Material shown »
/---

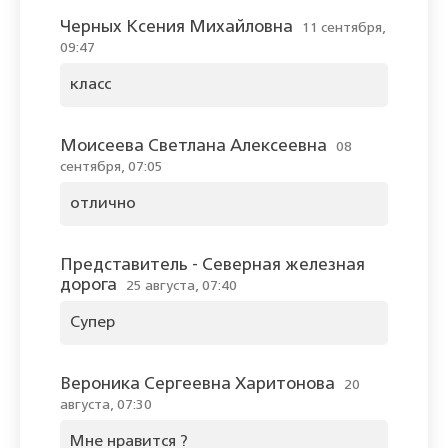
Черных Ксения Михайловна
11 сентября,
09:47
класс
Моисеева Светлана Алексеевна
08
сентября, 07:05
отлично
Представитель - Северная железная
дорога
25 августа, 07:40
Cупер
Вероника Сергеевна Харитонова
20
августа, 07:30
Мне нравится ?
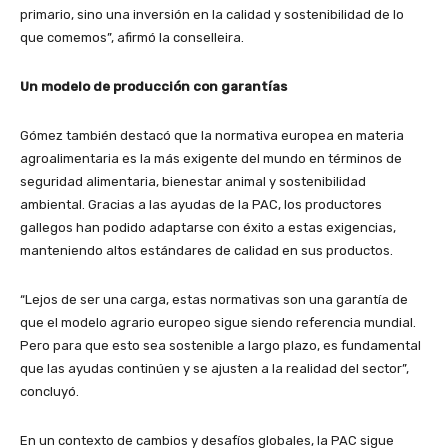
primario, sino una inversión en la calidad y sostenibilidad de lo
que comemos”, afirmó la conselleira.
Un modelo de producción con garantías
Gómez también destacó que la normativa europea en materia
agroalimentaria es la más exigente del mundo en términos de
seguridad alimentaria, bienestar animal y sostenibilidad
ambiental. Gracias a las ayudas de la PAC, los productores
gallegos han podido adaptarse con éxito a estas exigencias,
manteniendo altos estándares de calidad en sus productos.
“Lejos de ser una carga, estas normativas son una garantía de
que el modelo agrario europeo sigue siendo referencia mundial.
Pero para que esto sea sostenible a largo plazo, es fundamental
que las ayudas continúen y se ajusten a la realidad del sector”,
concluyó.
En un contexto de cambios y desafíos globales, la PAC sigue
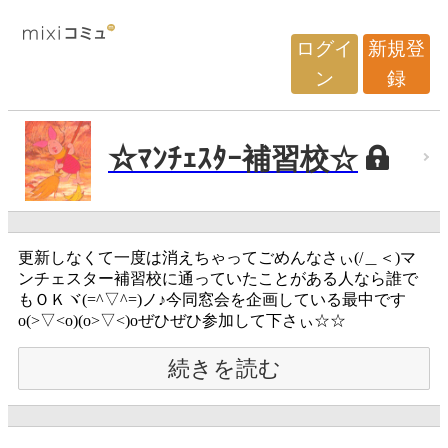
ログイ
新規登
ン
録
☆ﾏﾝﾁｪｽﾀｰ補習校☆
更新しなくて一度は消えちゃってごめんなさぃ(/＿＜)マ
ンチェスター補習校に通っていたことがある人なら誰で
もＯＫヾ(=^▽^=)ノ♪今同窓会を企画している最中です
o(>▽<o)(o>▽<)oぜひぜひ参加して下さぃ☆☆
続きを読む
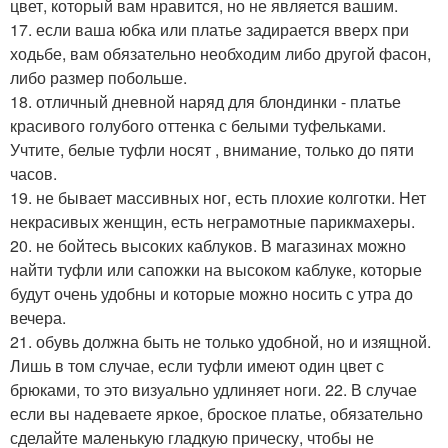
цвет, который вам нравится, но не является вашим.
17. если ваша юбка или платье задирается вверх при
ходьбе, вам обязательно необходим либо другой фасон,
либо размер побольше.
18. отличный дневной наряд для блондинки - платье
красивого голубого оттенка с белыми туфельками.
Учтите, белые туфли носят , внимание, только до пяти
часов.
19. не бывает массивных ног, есть плохие колготки. Нет
некрасивых женщин, есть неграмотные парикмахеры.
20. не бойтесь высоких каблуков. В магазинах можно
найти туфли или сапожки на высоком каблуке, которые
будут очень удобны и которые можно носить с утра до
вечера.
21. обувь должна быть не только удобной, но и изящной.
Лишь в том случае, если туфли имеют один цвет с
брюками, то это визуально удлиняет ноги. 22. В случае
если вы надеваете яркое, броское платье, обязательно
сделайте маленькую гладкую прическу, чтобы не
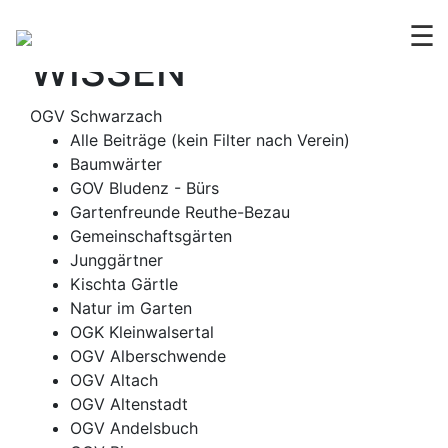
OGV
ERLEBEN &
☰
WISSEN
OGV Schwarzach
Alle Beiträge (kein Filter nach Verein)
Baumwärter
GOV Bludenz - Bürs
Gartenfreunde Reuthe-Bezau
Gemeinschaftsgärten
Junggärtner
Kischta Gärtle
Natur im Garten
OGK Kleinwalsertal
OGV Alberschwende
OGV Altach
OGV Altenstadt
OGV Andelsbuch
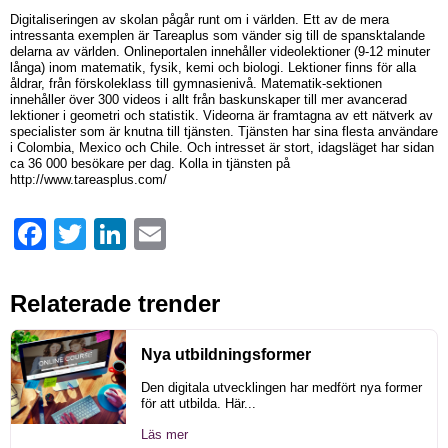
Digitaliseringen av skolan pågår runt om i världen. Ett av de mera
intressanta exemplen är Tareaplus som vänder sig till de spansktalande
delarna av världen. Onlineportalen innehåller videolektioner (9-12 minuter
långa) inom matematik, fysik, kemi och biologi. Lektioner finns för alla
åldrar, från förskoleklass till gymnasienivå. Matematik-sektionen
innehåller över 300 videos i allt från baskunskaper till mer avancerad
lektioner i geometri och statistik. Videorna är framtagna av ett nätverk av
specialister som är knutna till tjänsten. Tjänsten har sina flesta användare
i Colombia, Mexico och Chile. Och intresset är stort, idagsläget har sidan
ca 36 000 besökare per dag. Kolla in tjänsten på
http://www.tareasplus.com/
Facebook
Twitter
LinkedIn
Email
Relaterade trender
Nya utbildningsformer
Den digitala utvecklingen har medfört nya former
för att utbilda. Här...
Läs mer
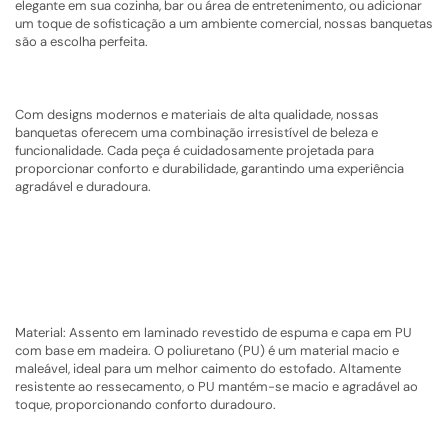
elegante em sua cozinha, bar ou área de entretenimento, ou adicionar
um toque de sofisticação a um ambiente comercial, nossas banquetas
são a escolha perfeita.
Com designs modernos e materiais de alta qualidade, nossas
banquetas oferecem uma combinação irresistível de beleza e
funcionalidade. Cada peça é cuidadosamente projetada para
proporcionar conforto e durabilidade, garantindo uma experiência
agradável e duradoura.
Material: Assento em laminado revestido de espuma e capa em PU
com base em madeira. O poliuretano (PU) é um material macio e
maleável, ideal para um melhor caimento do estofado. Altamente
resistente ao ressecamento, o PU mantém-se macio e agradável ao
toque, proporcionando conforto duradouro.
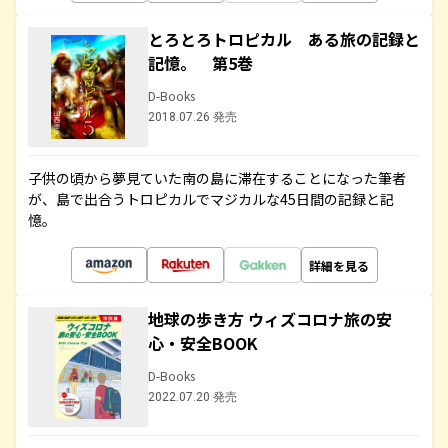
とろとろトロピカル ある旅の記録と
記憶。 第5巻
D-Books
2018.07.26 発売
子供の頃から夢見ていた南の島に滞在することになった筆者
が、島で出合うトロピカルでマジカルな45日間の記録と記
憶。
詳細を見る
地球の歩き方 ウィズコロナ旅の安
心・安全BOOK
D-Books
2022.07.20 発売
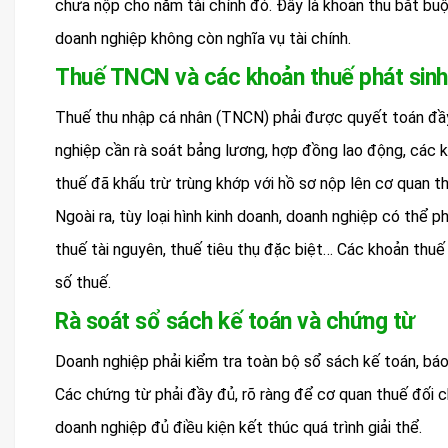
chưa nộp cho năm tài chính đó. Đây là khoản thu bắt buộ
doanh nghiệp không còn nghĩa vụ tài chính.
Thuế TNCN và các khoản thuế phát sinh
Thuế thu nhập cá nhân (TNCN) phải được quyết toán đầy
nghiệp cần rà soát bảng lương, hợp đồng lao động, các
thuế đã khấu trừ trùng khớp với hồ sơ nộp lên cơ quan th
Ngoài ra, tùy loại hình kinh doanh, doanh nghiệp có thể 
thuế tài nguyên, thuế tiêu thụ đặc biệt… Các khoản thu
số thuế.
Rà soát sổ sách kế toán và chứng từ
Doanh nghiệp phải kiểm tra toàn bộ sổ sách kế toán, báo
Các chứng từ phải đầy đủ, rõ ràng để cơ quan thuế đối c
doanh nghiệp đủ điều kiện kết thúc quá trình giải thể.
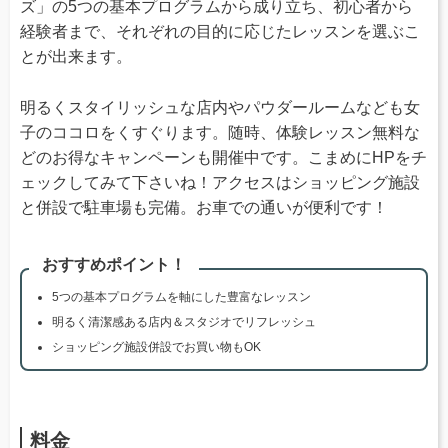
ズ」の5つの基本プログラムから成り立ち、初心者から
経験者まで、それぞれの目的に応じたレッスンを選ぶこ
とが出来ます。
明るくスタイリッシュな店内やパウダールームなども女
子のココロをくすぐります。随時、体験レッスン無料な
どのお得なキャンペーンも開催中です。こまめにHPをチ
ェックしてみて下さいね！アクセスはショッピング施設
と併設で駐車場も完備。お車での通いが便利です！
おすすめポイント！
5つの基本プログラムを軸にした豊富なレッスン
明るく清潔感ある店内＆スタジオでリフレッシュ
ショッピング施設併設でお買い物もOK
料金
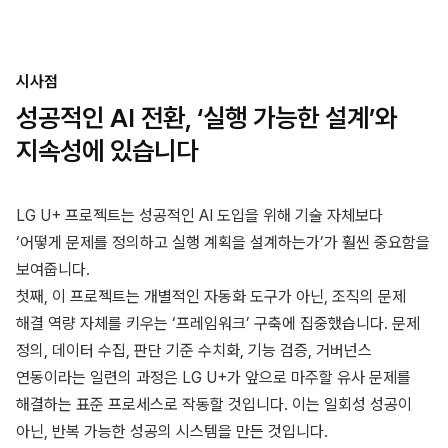
시사점
성공적인 AI 전환, ‘실행 가능한 설계’와
지속성에 있습니다
LG U+ 프로젝트는 성공적인 AI 도입을 위해 기술 자체보다
‘어떻게 문제를 정의하고 실행 계획을 설계하는가’가 훨씬 중요함을
보여줍니다.
첫째, 이 프로젝트는 개별적인 자동화 도구가 아닌, 조직의 문제
해결 역량 자체를 키우는 ‘프레임워크’ 구축에 집중했습니다. 문제
정의, 데이터 수집, 판단 기준 수치화, 기능 검증, 거버넌스
연동이라는 일련의 과정은 LG U+가 앞으로 마주할 유사 문제를
해결하는 표준 프로세스로 작동할 것입니다. 이는 일회성 성공이
아닌, 반복 가능한 성공의 시스템을 만든 것입니다.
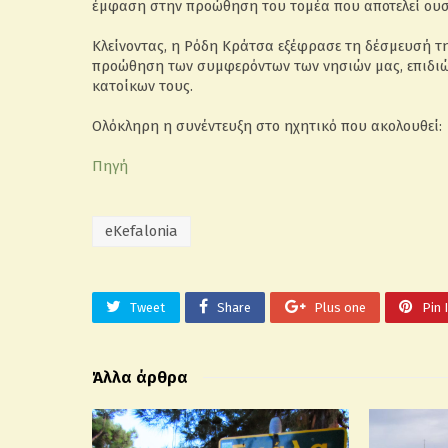
έμφαση στην προώθηση του τομέα που αποτελεί ουσι
Κλείνοντας, η Ρόδη Κράτσα εξέφρασε τη δέσμευσή τη
προώθηση των συμφερόντων των νησιών μας, επιδιώκ
κατοίκων τους.
Ολόκληρη η συνέντευξη στο ηχητικό που ακολουθεί:
Πηγή
eKefalonia
Tweet
Share
Plus one
Pin 
Άλλα άρθρα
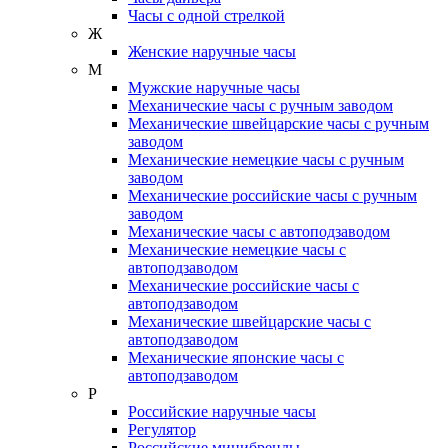
Часы с одной стрелкой
Ж
Женские наручные часы
М
Мужские наручные часы
Механические часы с ручным заводом
Механические швейцарские часы с ручным
заводом
Механические немецкие часы с ручным
заводом
Механические российские часы с ручным
заводом
Механические часы с автоподзаводом
Механические немецкие часы с
автоподзаводом
Механические российские часы с
автоподзаводом
Механические швейцарские часы с
автоподзаводом
Механические японские часы с
автоподзаводом
Р
Российские наручные часы
Регулятор
Российские минибренды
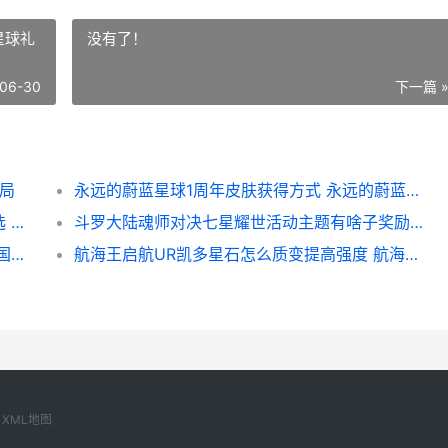
星球礼
没有了！
06-30
下一篇 
结局
永远的蔚蓝星球1周年皮肤获得方式 永远的蔚蓝星球礼包码
太吾绘卷天幕心帷完全版帮派强力功法如何选 太吾绘卷天幕心帷
斗罗大陆魂师对决七星耀世活动主题有啥子奖励 斗罗大陆魂师对决37官网下载
三国天下归心跨服远征活动主题怎么进入 三国志天下归心
航海王启航UR凯多星石怎么质变提高强度 航海王启航优先培养的九个人
XML地图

\---

Your task »
Copy word for word only the lines above from the one with "toque, proporcionando conforto duradouro." through the one with "doanh nghiệp không còn nghĩa vụ tài chính.". Leave pictures out.

Problem solution »
toque, proporcionando conforto duradouro.
とろとろトロピカル ある旅の記録と
記憶。 第5巻
D-Books
2018.07.26 発売
子供の頃から夢見ていた南の島に滞在することになった筆者
が、島で出合うトロピカルでマジカルな45日間の記録と記
憶。
詳細を見る
地球の歩き方 ウィズコロナ旅の安
心・安全BOOK
D-Books
2022.07.20 発売
chưa nộp cho năm tài chính đó. Đây là khoản thu bắt buộ
doanh nghiệp không còn nghĩa vụ tài chính.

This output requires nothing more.